World War II military airfield in France

Saint James Airfield is an abandoned World War II military airfield, which is located near the commune of Saint-James in the Normandy region of northern France.

Located just outside Saint-James, the United States Army Air Force established a temporary airfield on 8 August 1944, shortly after the Allied landings in France The airfield was constructed by the IX Engineering Command, 825th Engineer Aviation Battalion.

==History==
Known as Advanced Landing Ground "A-29", the airfield consisted of a single 5000' (1500m) Prefabricated Hessian Surfacing/Compressed Earth runway aligned 13/31. In addition, tents were used for billeting and also for support facilities; an access road was built to the existing road infrastructure; a dump for supplies, ammunition, and gasoline drums, along with a drinkable water and minimal electrical grid for communications and station lighting.

The 373d Fighter Group, based P-47 Thunderbolt fighters at Saint James from 19 August though 19 September 1944.
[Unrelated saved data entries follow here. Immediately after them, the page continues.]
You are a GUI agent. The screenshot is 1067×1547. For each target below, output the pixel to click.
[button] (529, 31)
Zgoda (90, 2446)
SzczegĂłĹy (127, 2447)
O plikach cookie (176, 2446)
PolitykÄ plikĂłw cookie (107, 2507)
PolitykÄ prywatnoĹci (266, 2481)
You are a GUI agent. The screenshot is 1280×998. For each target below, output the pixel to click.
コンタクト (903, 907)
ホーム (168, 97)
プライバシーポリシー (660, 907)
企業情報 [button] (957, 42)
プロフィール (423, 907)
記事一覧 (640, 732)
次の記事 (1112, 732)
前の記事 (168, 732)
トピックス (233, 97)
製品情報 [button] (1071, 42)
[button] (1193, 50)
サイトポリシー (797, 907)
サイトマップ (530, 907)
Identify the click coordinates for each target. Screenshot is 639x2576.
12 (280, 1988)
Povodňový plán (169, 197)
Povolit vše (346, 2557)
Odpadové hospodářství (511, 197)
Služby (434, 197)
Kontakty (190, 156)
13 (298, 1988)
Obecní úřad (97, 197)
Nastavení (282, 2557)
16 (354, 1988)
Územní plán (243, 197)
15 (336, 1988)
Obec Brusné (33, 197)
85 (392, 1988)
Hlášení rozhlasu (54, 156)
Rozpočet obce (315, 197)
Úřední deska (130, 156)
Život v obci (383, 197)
The fighter planes flew support missions during the Allied invasion of Normandy, patrolling roads in front of the beachhead; strafing German military vehicles and dropping bombs on gun emplacements, anti-aircraft artillery and concentrations of German troops in Normandy and Brittany when spotted.

After the Americans moved east into Central France with the advancing Allied Armies, the airfield was closed on 28 September 1944. Today the long dismantled airfield is indistinguishable from the agricultural fields in the area.